Она кивнула головой, но затем отрицательно покачала. «Это напомнило мне Поппи», — сказала она, ее руки дрожали в моих. Она издала самоуничижительный смех. «Я хочу быть врачом для детей, больных раком, и я даже не могу смириться с тем, что увижу умершего человека». Она снова покачала головой. «Может быть, я все-таки не смогу этого сделать».

Рядом с нами появилась Миа. — Это был твой первый раз после твоей сестры. Миа посмотрела через комнату на Лео, который возвращался к нам с подносом чая. — Давай сядем, — сказала Миа. «Нам следует обсудить то, что мы видели и какие чувства это заставило нас почувствовать». Затем она поговорила с Кабиром. «И было бы полезно, если бы вы рассказали группе больше о Варанаси и его связи со смертью? Это может помочь нам всем справиться с этим».

Кабир кивнул. "Для меня будет честью."

Мы сели, и Лео подал нам всем горячий чай.
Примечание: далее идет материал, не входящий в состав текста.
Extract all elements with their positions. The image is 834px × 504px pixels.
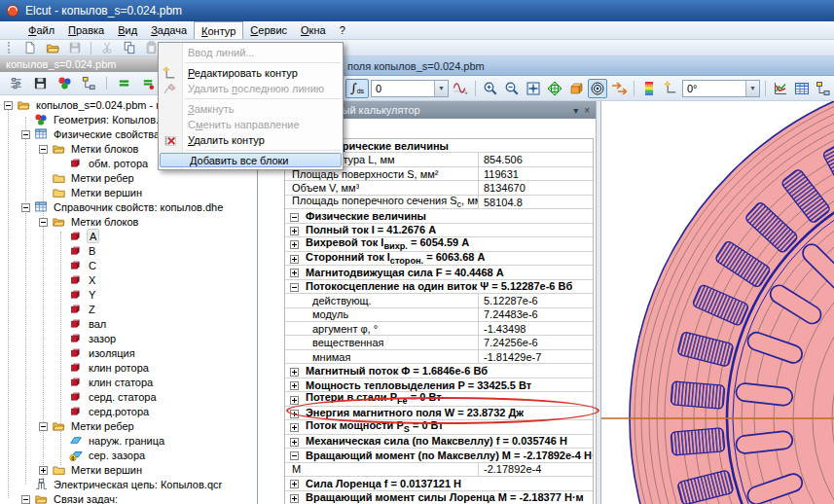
tree-item-c[interactable]: C [0,258,257,272]
row-expand-box[interactable] [290,367,299,378]
row-expand-box[interactable] [290,493,299,504]
chart-icon[interactable] [771,79,790,98]
copy-icon[interactable] [120,40,139,55]
calc-row[interactable]: Магнитный поток Φ = 1.6846e-6 Вб [285,364,593,378]
tree-item-электрическая-цепь-копылов-qcr[interactable]: Электрическая цепь: Копылов.qcr [0,477,257,491]
properties-icon[interactable] [6,74,26,93]
menubar-item-контур[interactable]: Контур [194,21,243,39]
branch-icon[interactable] [79,74,99,93]
field-window-caption[interactable]: поля копылов_s=0.024.pbm [258,56,834,76]
calc-row[interactable]: действующ.5.12287e-6 [285,294,593,307]
panel-close-button[interactable]: × [584,105,590,116]
tree-item-наруж-граница[interactable]: наруж. граница [0,433,257,448]
tree-item-метки-блоков[interactable]: Метки блоков [0,214,257,229]
row-expand-box[interactable] [290,282,299,294]
combo-dropdown-arrow[interactable]: ▼ [434,81,448,96]
zoom-out-icon[interactable] [502,79,522,98]
angle-combo[interactable]: 0°▼ [682,80,760,97]
tree-item-метки-ребер[interactable]: Метки ребер [0,418,257,433]
target-icon[interactable] [588,79,607,98]
table-view-icon[interactable] [792,79,812,98]
equals-icon[interactable] [114,74,134,93]
tree-item-вал[interactable]: вал [0,316,257,331]
calc-row[interactable]: Сторонний ток Iсторон. = 6063.68 А [285,252,593,266]
circuit-view-icon[interactable] [814,79,833,98]
tree-item-b[interactable]: B [0,243,257,258]
panel-collapse-button[interactable]: ▾ [573,105,578,116]
tree-item-y[interactable]: Y [0,287,257,302]
tree-item-метки-вершин[interactable]: Метки вершин [0,185,257,199]
tree-expand-box[interactable] [21,202,30,214]
menubar-item-окна[interactable]: Окна [294,21,333,39]
calc-row[interactable]: мнимая-1.81429e-7 [285,350,593,364]
tree-item-серд-ротора[interactable]: серд.ротора [0,404,257,418]
mesh-icon[interactable] [545,79,564,98]
calc-row[interactable]: Полный ток I = 41.2676 А [285,224,593,237]
tree-item-a[interactable]: A [0,229,257,243]
menubar-item-вид[interactable]: Вид [111,21,144,39]
calc-row[interactable]: вещественная7.24256e-6 [285,336,593,349]
tree-expand-box[interactable] [39,144,48,156]
calc-row[interactable]: M-2.17892e-4 [285,463,593,477]
integral-button[interactable]: ∫ds [345,79,369,98]
calc-row[interactable]: модуль7.24483e-6 [285,308,593,322]
open-folder-icon[interactable] [43,40,62,55]
menubar-item-файл[interactable]: Файл [21,21,61,39]
combo-dropdown-arrow[interactable]: ▼ [745,81,759,96]
row-expand-box[interactable] [290,437,299,449]
menu-item-добавить-все-блоки[interactable]: Добавить все блоки [160,153,342,167]
tree-item-x[interactable]: X [0,272,257,287]
add-contour-icon[interactable] [661,79,680,98]
row-expand-box[interactable] [290,422,299,434]
calc-row[interactable]: Объем V, мм³8134670 [285,181,593,195]
arrows-icon[interactable] [609,79,629,98]
row-expand-box[interactable] [290,450,299,462]
fit-view-icon[interactable] [524,79,543,98]
row-expand-box[interactable] [290,212,299,224]
sine-icon[interactable] [451,79,470,98]
menu-item-удалить-контур[interactable]: Удалить контур [159,132,343,148]
row-expand-box[interactable] [290,239,299,251]
calc-row[interactable]: Механическая сила (по Максвеллу) f = 0.0… [285,435,593,449]
tree-item-клин-ротора[interactable]: клин ротора [0,360,257,375]
new-doc-icon[interactable] [20,40,40,55]
tree-item-метки-вершин[interactable]: Метки вершин [0,462,257,477]
tree-item-связи-задач-[interactable]: Связи задач: [0,491,257,504]
tree-expand-box[interactable] [39,217,48,229]
tree-item-метки-ребер[interactable]: Метки ребер [0,170,257,185]
menubar-item-правка[interactable]: Правка [61,21,111,39]
row-expand-box[interactable] [290,254,299,266]
tree-expand-box[interactable] [21,129,30,141]
calc-row[interactable]: Сила Лоренца f = 0.0137121 Н [285,477,593,490]
tree-item-серд-статора[interactable]: серд. статора [0,389,257,404]
tree-item-изоляция[interactable]: изоляция [0,345,257,360]
calc-row[interactable]: Магнитодвижущая сила F = 40.4468 А [285,266,593,279]
field-plot-canvas[interactable] [601,101,834,504]
equals-dot-icon[interactable] [138,74,159,93]
gradient-bar-icon[interactable] [639,79,659,98]
row-expand-box[interactable] [290,226,299,237]
calc-row[interactable]: Вращающий момент силы Лоренца M = -2.183… [285,491,593,504]
tree-expand-box[interactable] [4,100,13,112]
calc-row[interactable]: Мощность тепловыделения P = 33425.5 Вт [285,378,593,392]
calc-row[interactable]: Физические величины [285,209,593,223]
colors-icon[interactable] [54,74,75,93]
tree-item-клин-статора[interactable]: клин статора [0,375,257,389]
zoom-in-icon[interactable] [481,79,500,98]
menubar-item-сервис[interactable]: Сервис [243,21,294,39]
tree-item-справочник-свойств-копылов-dhe[interactable]: Справочник свойств: копылов.dhe [0,199,257,214]
calc-row[interactable]: Вихревой ток Iвихр. = 6054.59 А [285,237,593,251]
tree-expand-box[interactable] [21,494,30,504]
row-expand-box[interactable] [290,479,299,490]
menu-item-редактировать-контур[interactable]: Редактировать контур [159,65,343,81]
tree-expand-box[interactable] [39,465,48,477]
menubar-item-задача[interactable]: Задача [144,21,194,39]
tree-item-z[interactable]: Z [0,302,257,316]
contour-combo[interactable]: 0▼ [371,80,449,97]
calc-row[interactable]: Вращающий момент (по Максвеллу) M = -2.1… [285,449,593,462]
menubar-item-?[interactable]: ? [333,21,352,39]
row-expand-box[interactable] [290,268,299,279]
row-expand-box[interactable] [290,380,299,392]
tree-expand-box[interactable] [39,421,48,433]
save-dark-icon[interactable] [30,74,51,93]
Я тут же проглотил его, пытаясь позволить теплу согреть лед в моих костях.

«Что вы почувствовали, увидев эти процессии?» — сказала Миа и обвела взглядом группу.

— Грустно, — сказала Лили. «Видеть, как члены их семей идут за ними. Это меня очень огорчило. Это вернуло меня к рассказам о моих маме и папе».

«Это заставило меня вспомнить тот день…» сказал Трэвис. Его голова была склонена. «Не хорошие моменты, воспоминания о моих друзьях, а плохие. Увидеть их всех после…

Трэвис сдержал слёзы. Дилан положил руку ему на плечо. Я посмотрел на Сэва; ее голова была опущена, и ее дыхание было спокойнее, но все же мелкий. Я тоже чувствовал себя пойманным в ловушку своего личного ада. Черт побери, видеть Силла в машине, чувствовать его неподвижным в своих объятиях.

Когда никто больше не предложил высказаться, Лео сказал: «Знать о смерти, горевать по любимому человеку и даже видеть его после смерти может быть травмирующим». Истинность этих слов была очевидна во всех наших сгорбленных фигурах. «Мы помним это время превыше всего, оно запечатлелось в наших воспоминаниях. Когда мы думаем о человеке, которого любили, большинство людей сначала представляют себе этот образ». Лео вздохнул. «Но правда в том, что смерть повсюду вокруг нас. Мы видим это каждый день, хотя можем и не осознавать этого. Осенью мы бродим среди деревьев, листья умирают, становятся красными, желтыми и коричневыми и опадают на землю. Мы видим, как проходят животные, выставляем цветы в наших домах и раздаем их, когда они умирают.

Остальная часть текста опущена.